Old witch, fell in a ditch, picked up a penny and thought she was rich! Old lady witch!
Y'all Git! Go on Home! John Burke! John Burke, come help!
I was sitting in the ruined flowers, crying and crying, and it was too late to undo what I had done
For as I gazed at the immobile face with the sad, weary eyes. I gazed upon the kind of reality that is hidden to childhood
Lizabeth at the beginning of the story is impulsive and doesn't understand Miss Lottie and why she is how she is. This is demonstrated when Lizabeth and the other children decide to throw rocks at Miss Lottie's marigolds and circle around Miss Lottie calling her a witch.
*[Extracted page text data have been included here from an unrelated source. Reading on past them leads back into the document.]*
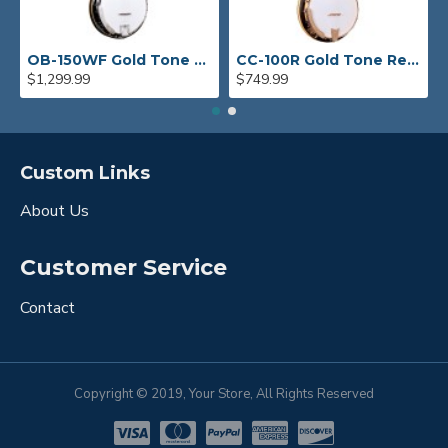
OB-150WF Gold Tone Orange Blossom Wide Fingerboard Banjo
CC-100R Gold Tone Resonator Banjo
$1,299.99
$749.99
Custom Links
About Us
Customer Service
Contact
Copyright © 2019, Your Store, All Rights Reserved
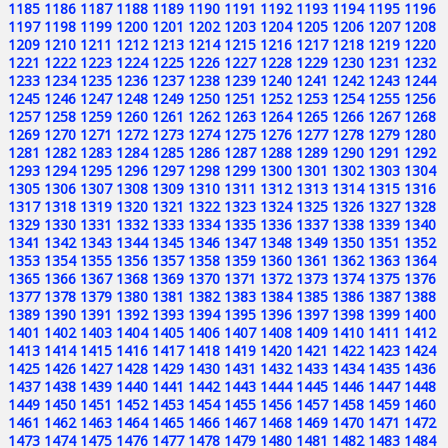
1185
1186
1187
1188
1189
1190
1191
1192
1193
1194
1195
1196
1197
1198
1199
1200
1201
1202
1203
1204
1205
1206
1207
1208
1209
1210
1211
1212
1213
1214
1215
1216
1217
1218
1219
1220
1221
1222
1223
1224
1225
1226
1227
1228
1229
1230
1231
1232
1233
1234
1235
1236
1237
1238
1239
1240
1241
1242
1243
1244
1245
1246
1247
1248
1249
1250
1251
1252
1253
1254
1255
1256
1257
1258
1259
1260
1261
1262
1263
1264
1265
1266
1267
1268
1269
1270
1271
1272
1273
1274
1275
1276
1277
1278
1279
1280
1281
1282
1283
1284
1285
1286
1287
1288
1289
1290
1291
1292
1293
1294
1295
1296
1297
1298
1299
1300
1301
1302
1303
1304
1305
1306
1307
1308
1309
1310
1311
1312
1313
1314
1315
1316
1317
1318
1319
1320
1321
1322
1323
1324
1325
1326
1327
1328
1329
1330
1331
1332
1333
1334
1335
1336
1337
1338
1339
1340
1341
1342
1343
1344
1345
1346
1347
1348
1349
1350
1351
1352
1353
1354
1355
1356
1357
1358
1359
1360
1361
1362
1363
1364
1365
1366
1367
1368
1369
1370
1371
1372
1373
1374
1375
1376
1377
1378
1379
1380
1381
1382
1383
1384
1385
1386
1387
1388
1389
1390
1391
1392
1393
1394
1395
1396
1397
1398
1399
1400
1401
1402
1403
1404
1405
1406
1407
1408
1409
1410
1411
1412
1413
1414
1415
1416
1417
1418
1419
1420
1421
1422
1423
1424
1425
1426
1427
1428
1429
1430
1431
1432
1433
1434
1435
1436
1437
1438
1439
1440
1441
1442
1443
1444
1445
1446
1447
1448
1449
1450
1451
1452
1453
1454
1455
1456
1457
1458
1459
1460
1461
1462
1463
1464
1465
1466
1467
1468
1469
1470
1471
1472
1473
1474
1475
1476
1477
1478
1479
1480
1481
1482
1483
1484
When she is transitioning to an adultlike state of mind she finally starts to feel remorse for what she has done and understands that some things can't be fixed. When she is sitting in the ruined marigolds with Joey she realizes that which is why I choose this scene for her transitioning moment as a character as a whole.
Lizabeth realizes why Miss Lottie plants the marigolds and her eyes are opened to the reality of life. She realizes this when she is gazing upon Miss Lottie's face and is compassionate enough to understand Miss Lottie. This is the defining moment for Lizabeth's character because she thinks about what another person is feeling. As sh says in the book Miss Lottie was just a broken old woman who dared to create beauty in squalor.